DATASET CONTENT
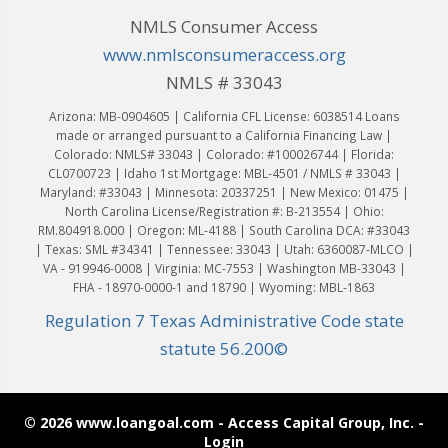
NMLS Consumer Access
www.nmlsconsumeraccess.org
NMLS # 33043
Arizona: MB-0904605 | California CFL License: 6038514 Loans
made or arranged pursuant to a California Financing Law |
Colorado: NMLS# 33043 | Colorado: #100026744 | Florida:
CL0700723 | Idaho 1st Mortgage: MBL-4501 / NMLS # 33043 |
Maryland: #33043 | Minnesota: 20337251 | New Mexico: 01475 |
North Carolina License/Registration #: B-213554 | Ohio:
RM.804918.000 | Oregon: ML-4188 | South Carolina DCA: #33043
| Texas: SML #34341 | Tennessee: 33043 | Utah: 6360087-MLCO |
VA - 919946-0008 | Virginia: MC-7553 | Washington MB-33043 |
FHA - 18970-0000-1 and 18790 | Wyoming: MBL-1863
Regulation 7 Texas Administrative Code state
statute 56.200©
© 2026 www.loangoal.com - Access Capital Group, Inc. -
Login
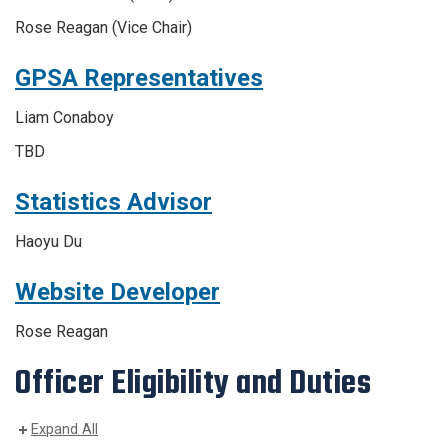
Rose Reagan
(Vice Chair)
GPSA Representatives
Liam Conaboy
TBD
Statistics Advisor
Haoyu
Du
Website Developer
Rose Reagan
Officer Eligibility and Duties
Expand All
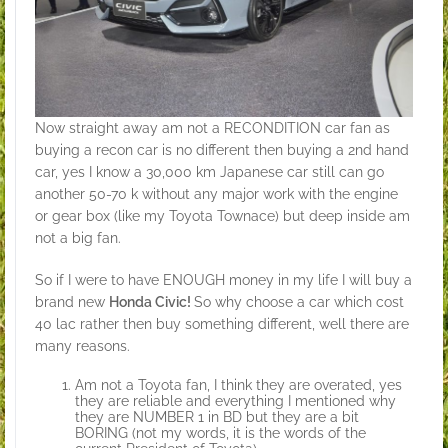
Now straight away am not a RECONDITION car fan as
buying a recon car is no different then buying a 2nd hand
car, yes I know a 30,000 km Japanese car still can go
another 50-70 k without any major work with the engine
or gear box (like my Toyota Townace) but deep inside am
not a big fan.
So if I were to have ENOUGH money in my life I will buy a
brand new
Honda Civic!
So why choose a car which cost
40 lac rather then buy something different, well there are
many reasons.
Am not a Toyota fan, I think they are overated, yes
they are reliable and everything I mentioned why
they are NUMBER 1 in BD but they are a bit
BORING (not my words, it is the words of the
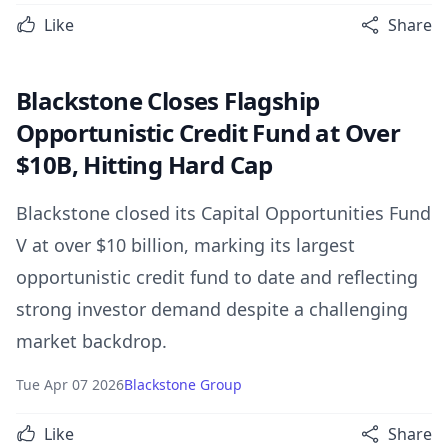
Like
Share
Blackstone Closes Flagship
Opportunistic Credit Fund at Over
$10B, Hitting Hard Cap
Blackstone closed its Capital Opportunities Fund
V at over $10 billion, marking its largest
opportunistic credit fund to date and reflecting
strong investor demand despite a challenging
market backdrop.
Tue Apr 07 2026
Blackstone Group
Like
Share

EXERCISE BRIEF
Give back exactly the run of lines that opens the material above and ends at the line with "CL0700723 | Idaho". Omit the pictures.

TASK RESPONSE
NMLS Consumer Access
www.nmlsconsumeraccess.org
NMLS # 33043
Arizona: MB-0904605 | California CFL License: 6038514 Loans
made or arranged pursuant to a California Financing Law |
Colorado: NMLS# 33043 | Colorado: #100026744 | Florida:
CL0700723 | Idaho 1st Mortgage: MBL-4501 / NMLS # 33043 |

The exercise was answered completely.